You can find a good explanation at this website:

http://www.bookofmormongeography.info/book-of-mormon-geography-cumorah

It should be pointed out that there are actually remnants of large Native American societies in the north-eastern United States. Ohio has large earthwork defenses and such. But there certainly isn't the wealth of ancient cities and structures that Meso-America offers.

Another off the wall theory puts the area in Malaysia, of all places. I find this one hard to square with what we know, but...

Anyway, I don't pretend this stuff is convincing to any but those who believe in the Book of Mormon for other reasons. I just point it all out to say that it's not impossible to square the geography with the book.

 
At 6/26/2009 5:51 PM , Blogger Angela said...

Just to add to the reason for the change to the introductory note in the BOM. It was written by McConkie mid-20th century, based on his supposition about the Lamanites. Early Mormons frequently assumed all Native Americans and Polynesians were related to or descendent from Lamanites (although this is never stated explicitly in the BOM) mostly based on guesswork and groupthink.

 
At 9/10/2009 1:43 PM , Blogger tlferney said...

I'm not sure how I found your blog, but I've been reading your comments on the Book of Mormon. As you can tell....I've made it to section 8/18.

I've often wondered wy so much emphasis is place upon the Book of Mormon as being a historical account. Through out the book the authors mention that they have only written 1/100th of the records, and from there it has also been abridged. The purpose of the book is to testify of Christ. The manner in which it does this is truly unique in comparison with the bible. Both books witness of Christ, but each seems to approach it from a different perspective. The book of Mormon seems to be from a very personal level. The authors often write down their emotions and pleadings with the Lord. The bible on the other hand seems to be summary account of God's dealings with the Jews.

 
At 9/10/2009 4:34 PM , Blogger Sam said...

I've often wondered wy so much emphasis is place upon the Book of Mormon as being a historical account.

It's because the historicity of the BOM is relevant to the credibility of Joseph Smith, and the credibility of Joseph Smith is relevant to the credibility of the LDS Church.

 
At 9/10/2009 4:38 PM , Blogger Seth R. said...

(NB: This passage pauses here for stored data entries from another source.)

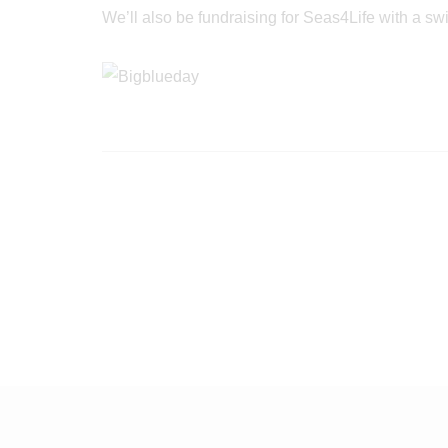
We’ll also be fundraising for Seas4Life with a s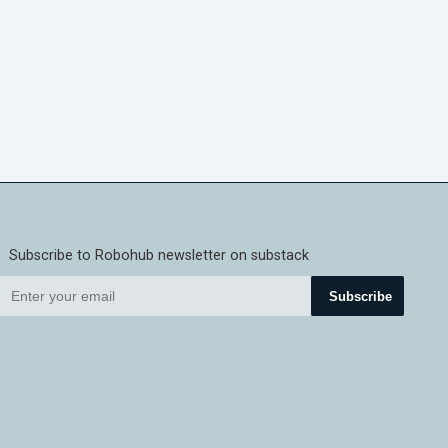
Subscribe to Robohub newsletter on substack
Subscribe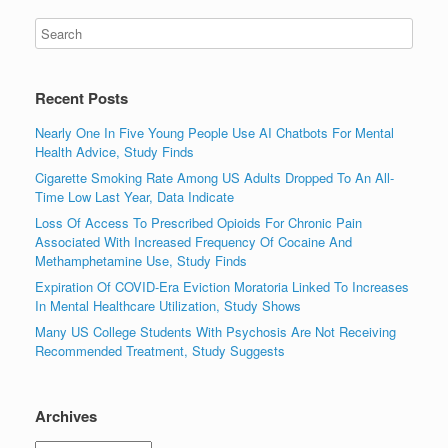
Recent Posts
Nearly One In Five Young People Use AI Chatbots For Mental
Health Advice, Study Finds
Cigarette Smoking Rate Among US Adults Dropped To An All-
Time Low Last Year, Data Indicate
Loss Of Access To Prescribed Opioids For Chronic Pain
Associated With Increased Frequency Of Cocaine And
Methamphetamine Use, Study Finds
Expiration Of COVID-Era Eviction Moratoria Linked To Increases
In Mental Healthcare Utilization, Study Shows
Many US College Students With Psychosis Are Not Receiving
Recommended Treatment, Study Suggests
Archives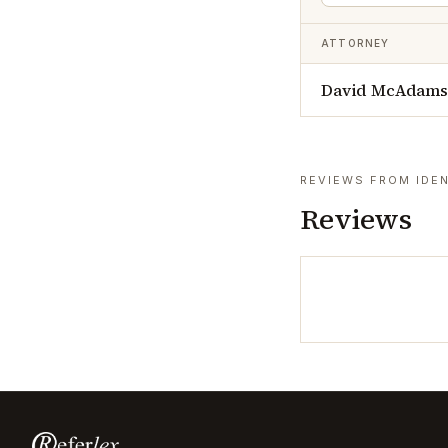
ATTORNEY
David McAdams 
REVIEWS FROM IDEN
Reviews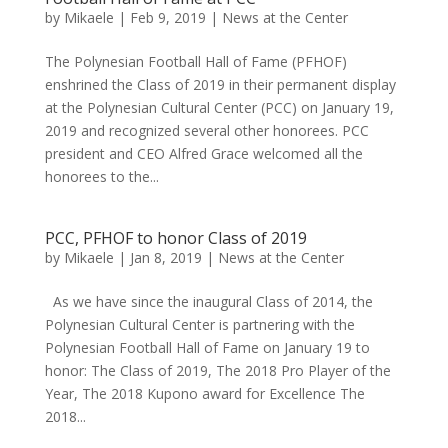
by
Mikaele
|
Feb 9, 2019
|
News at the Center
The Polynesian Football Hall of Fame (PFHOF)
enshrined the Class of 2019 in their permanent display
at the Polynesian Cultural Center (PCC) on January 19,
2019 and recognized several other honorees. PCC
president and CEO Alfred Grace welcomed all the
honorees to the...
PCC, PFHOF to honor Class of 2019
by
Mikaele
|
Jan 8, 2019
|
News at the Center
As we have since the inaugural Class of 2014, the
Polynesian Cultural Center is partnering with the
Polynesian Football Hall of Fame on January 19 to
honor: The Class of 2019, The 2018 Pro Player of the
Year, The 2018 Kupono award for Excellence The
2018...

That doesn't exactly answer tiferney's point.

 
At 9/10/2009 4:51 PM , Blogger Sam said...

Maybe I'm missing his point then. Nothing he explained is relevant to the reason I had for placing so much emphasis on the historicity of the BOM. He wondered why I had placed so much emphasis on its historicity, and I told him.

 
At 9/10/2009 5:00 PM , Blogger Seth R. said...

He was making the point that detailed verifiable history was not the main point of the book in the first place.

But I guess you have a point too.

 
At 9/10/2009 5:07 PM , Blogger Sam said...

Oh, well I don't have a problem with that point. I wouldn't expect the BOM to give an exhaustive 1000 year history considering how short it is.

 
At 10/26/2011 3:41 PM , Blogger Tyson said...

lol...I wish I would have followed up on this topic. I never new Sam answered my question. Sorry for the confusion....after 2 years.

 
At 10/26/2011 4:10 PM , Blogger Sam said...

What question did I answer? I didn't see any of your previous posts in these comments.